In the records, find each line where "manually" occurs, and copy it.

▶ **Data for this task**:
•••
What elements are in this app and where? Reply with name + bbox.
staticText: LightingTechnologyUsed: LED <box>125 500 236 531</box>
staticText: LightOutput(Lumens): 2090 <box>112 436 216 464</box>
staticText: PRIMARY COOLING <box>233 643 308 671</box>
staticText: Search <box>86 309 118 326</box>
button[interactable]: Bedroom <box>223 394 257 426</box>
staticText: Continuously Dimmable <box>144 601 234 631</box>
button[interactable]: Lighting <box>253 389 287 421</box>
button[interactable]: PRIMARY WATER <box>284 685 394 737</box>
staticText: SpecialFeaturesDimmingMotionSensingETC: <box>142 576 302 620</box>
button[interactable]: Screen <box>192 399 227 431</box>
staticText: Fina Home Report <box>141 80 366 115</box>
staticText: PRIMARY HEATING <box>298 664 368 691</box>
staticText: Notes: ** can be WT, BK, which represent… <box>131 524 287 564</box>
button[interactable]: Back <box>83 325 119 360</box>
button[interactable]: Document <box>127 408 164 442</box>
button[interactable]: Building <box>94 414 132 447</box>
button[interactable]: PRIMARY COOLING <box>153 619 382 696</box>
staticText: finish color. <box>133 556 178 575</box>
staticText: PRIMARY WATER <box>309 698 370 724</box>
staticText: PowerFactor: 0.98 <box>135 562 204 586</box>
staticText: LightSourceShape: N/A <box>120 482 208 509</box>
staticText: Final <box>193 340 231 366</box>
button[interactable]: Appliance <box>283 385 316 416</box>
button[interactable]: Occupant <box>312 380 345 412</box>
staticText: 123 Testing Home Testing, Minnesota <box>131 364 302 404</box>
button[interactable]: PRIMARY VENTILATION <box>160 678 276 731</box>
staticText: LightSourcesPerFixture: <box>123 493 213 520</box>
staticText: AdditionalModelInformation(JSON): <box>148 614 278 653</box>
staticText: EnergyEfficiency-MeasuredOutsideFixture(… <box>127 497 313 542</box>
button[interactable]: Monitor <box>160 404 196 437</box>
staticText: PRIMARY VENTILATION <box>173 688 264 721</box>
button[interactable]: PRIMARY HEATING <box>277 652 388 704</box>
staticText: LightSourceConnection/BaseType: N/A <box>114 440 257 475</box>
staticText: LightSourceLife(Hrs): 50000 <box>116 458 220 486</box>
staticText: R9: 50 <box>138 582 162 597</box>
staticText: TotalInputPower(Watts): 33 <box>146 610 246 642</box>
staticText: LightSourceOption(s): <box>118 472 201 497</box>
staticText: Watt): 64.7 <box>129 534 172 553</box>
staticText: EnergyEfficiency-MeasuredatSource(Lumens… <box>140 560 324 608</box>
•••
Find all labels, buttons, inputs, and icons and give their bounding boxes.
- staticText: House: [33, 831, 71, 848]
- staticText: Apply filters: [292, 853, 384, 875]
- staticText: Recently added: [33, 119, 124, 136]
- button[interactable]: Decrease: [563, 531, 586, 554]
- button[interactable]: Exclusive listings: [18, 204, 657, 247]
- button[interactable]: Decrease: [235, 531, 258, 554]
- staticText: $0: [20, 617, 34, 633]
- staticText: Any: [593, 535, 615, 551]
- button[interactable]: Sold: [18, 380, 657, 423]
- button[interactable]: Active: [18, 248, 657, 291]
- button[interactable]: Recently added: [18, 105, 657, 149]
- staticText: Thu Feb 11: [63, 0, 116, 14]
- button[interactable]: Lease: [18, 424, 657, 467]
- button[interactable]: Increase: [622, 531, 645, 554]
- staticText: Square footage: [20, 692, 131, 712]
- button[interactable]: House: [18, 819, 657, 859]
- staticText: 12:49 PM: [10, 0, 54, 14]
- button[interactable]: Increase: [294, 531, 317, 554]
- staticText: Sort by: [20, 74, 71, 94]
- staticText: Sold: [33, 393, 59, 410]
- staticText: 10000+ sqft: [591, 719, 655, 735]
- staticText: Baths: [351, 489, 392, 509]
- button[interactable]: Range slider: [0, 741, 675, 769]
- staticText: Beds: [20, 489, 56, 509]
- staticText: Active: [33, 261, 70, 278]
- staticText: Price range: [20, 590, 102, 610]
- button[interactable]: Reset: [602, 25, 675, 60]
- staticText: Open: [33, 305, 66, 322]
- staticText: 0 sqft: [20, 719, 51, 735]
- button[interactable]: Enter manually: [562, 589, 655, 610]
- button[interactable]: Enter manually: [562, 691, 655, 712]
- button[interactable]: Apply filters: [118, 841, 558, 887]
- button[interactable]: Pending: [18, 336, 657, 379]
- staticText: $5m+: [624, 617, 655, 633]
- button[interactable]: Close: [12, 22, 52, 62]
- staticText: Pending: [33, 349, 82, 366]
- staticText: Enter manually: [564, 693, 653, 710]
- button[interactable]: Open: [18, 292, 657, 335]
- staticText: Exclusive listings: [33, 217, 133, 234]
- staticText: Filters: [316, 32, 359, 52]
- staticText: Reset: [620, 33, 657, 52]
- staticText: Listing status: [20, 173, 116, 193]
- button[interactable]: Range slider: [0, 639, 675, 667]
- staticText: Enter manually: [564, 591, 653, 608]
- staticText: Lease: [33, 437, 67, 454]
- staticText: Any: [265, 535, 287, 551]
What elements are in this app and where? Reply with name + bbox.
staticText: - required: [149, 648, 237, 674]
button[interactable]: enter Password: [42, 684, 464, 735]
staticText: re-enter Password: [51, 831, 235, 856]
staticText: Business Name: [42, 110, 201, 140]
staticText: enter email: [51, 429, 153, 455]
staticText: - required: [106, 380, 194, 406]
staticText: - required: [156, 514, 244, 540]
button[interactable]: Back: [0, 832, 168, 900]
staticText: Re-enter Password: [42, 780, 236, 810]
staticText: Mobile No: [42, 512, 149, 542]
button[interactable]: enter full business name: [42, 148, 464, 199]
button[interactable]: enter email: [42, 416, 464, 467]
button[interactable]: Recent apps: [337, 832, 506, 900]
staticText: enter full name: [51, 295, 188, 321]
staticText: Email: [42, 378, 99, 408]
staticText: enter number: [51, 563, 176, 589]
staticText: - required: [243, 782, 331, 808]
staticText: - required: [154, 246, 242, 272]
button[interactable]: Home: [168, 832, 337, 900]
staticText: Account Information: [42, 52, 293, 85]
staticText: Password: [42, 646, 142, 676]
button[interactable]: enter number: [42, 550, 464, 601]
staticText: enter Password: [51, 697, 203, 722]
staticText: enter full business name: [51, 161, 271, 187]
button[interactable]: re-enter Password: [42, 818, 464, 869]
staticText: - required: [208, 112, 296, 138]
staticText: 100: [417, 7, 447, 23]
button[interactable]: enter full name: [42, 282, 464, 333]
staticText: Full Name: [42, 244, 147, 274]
•••
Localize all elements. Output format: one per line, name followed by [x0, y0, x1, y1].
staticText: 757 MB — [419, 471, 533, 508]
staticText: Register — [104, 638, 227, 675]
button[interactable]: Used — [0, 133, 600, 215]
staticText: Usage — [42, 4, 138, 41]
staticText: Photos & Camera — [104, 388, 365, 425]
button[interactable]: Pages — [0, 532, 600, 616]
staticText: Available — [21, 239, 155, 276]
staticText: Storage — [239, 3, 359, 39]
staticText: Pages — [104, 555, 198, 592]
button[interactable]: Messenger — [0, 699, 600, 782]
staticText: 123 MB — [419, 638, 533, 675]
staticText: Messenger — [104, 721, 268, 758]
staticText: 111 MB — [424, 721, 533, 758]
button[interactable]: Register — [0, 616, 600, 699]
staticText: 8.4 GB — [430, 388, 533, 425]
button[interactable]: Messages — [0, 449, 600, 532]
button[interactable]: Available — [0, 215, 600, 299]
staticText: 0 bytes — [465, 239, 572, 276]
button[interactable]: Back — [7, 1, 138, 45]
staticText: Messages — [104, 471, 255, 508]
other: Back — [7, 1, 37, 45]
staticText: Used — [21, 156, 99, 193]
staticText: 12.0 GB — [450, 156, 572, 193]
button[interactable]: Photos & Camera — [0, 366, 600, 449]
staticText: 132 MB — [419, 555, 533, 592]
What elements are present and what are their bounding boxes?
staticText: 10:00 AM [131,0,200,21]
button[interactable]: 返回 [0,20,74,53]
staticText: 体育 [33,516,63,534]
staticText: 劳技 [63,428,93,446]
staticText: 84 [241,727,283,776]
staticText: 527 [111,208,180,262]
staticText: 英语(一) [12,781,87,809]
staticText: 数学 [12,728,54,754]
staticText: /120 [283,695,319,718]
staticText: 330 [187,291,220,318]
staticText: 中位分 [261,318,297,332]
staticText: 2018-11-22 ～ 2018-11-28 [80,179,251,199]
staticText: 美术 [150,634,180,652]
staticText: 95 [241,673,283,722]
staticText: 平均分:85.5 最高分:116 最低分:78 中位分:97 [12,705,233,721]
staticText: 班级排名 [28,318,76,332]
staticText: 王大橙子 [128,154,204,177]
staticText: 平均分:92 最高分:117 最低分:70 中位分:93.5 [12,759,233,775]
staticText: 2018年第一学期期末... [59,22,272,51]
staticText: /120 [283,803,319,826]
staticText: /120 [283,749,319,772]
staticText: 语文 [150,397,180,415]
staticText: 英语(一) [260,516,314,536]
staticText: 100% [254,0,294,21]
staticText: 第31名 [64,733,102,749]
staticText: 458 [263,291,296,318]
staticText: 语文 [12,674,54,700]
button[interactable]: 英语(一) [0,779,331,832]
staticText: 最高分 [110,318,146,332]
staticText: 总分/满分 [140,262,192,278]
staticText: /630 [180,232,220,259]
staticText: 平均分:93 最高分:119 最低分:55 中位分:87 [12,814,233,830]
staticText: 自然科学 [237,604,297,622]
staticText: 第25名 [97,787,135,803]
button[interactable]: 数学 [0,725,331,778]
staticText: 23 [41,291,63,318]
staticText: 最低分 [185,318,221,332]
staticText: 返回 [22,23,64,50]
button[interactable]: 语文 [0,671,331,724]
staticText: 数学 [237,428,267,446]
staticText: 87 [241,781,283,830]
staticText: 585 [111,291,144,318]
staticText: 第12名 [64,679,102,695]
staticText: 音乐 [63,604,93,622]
•••
▶ **Result below**:
- button[interactable]: Enter manually: [562, 589, 655, 610]
- button[interactable]: Enter manually: [562, 691, 655, 712]
- staticText: Enter manually: [564, 693, 653, 710]
- staticText: Enter manually: [564, 591, 653, 608]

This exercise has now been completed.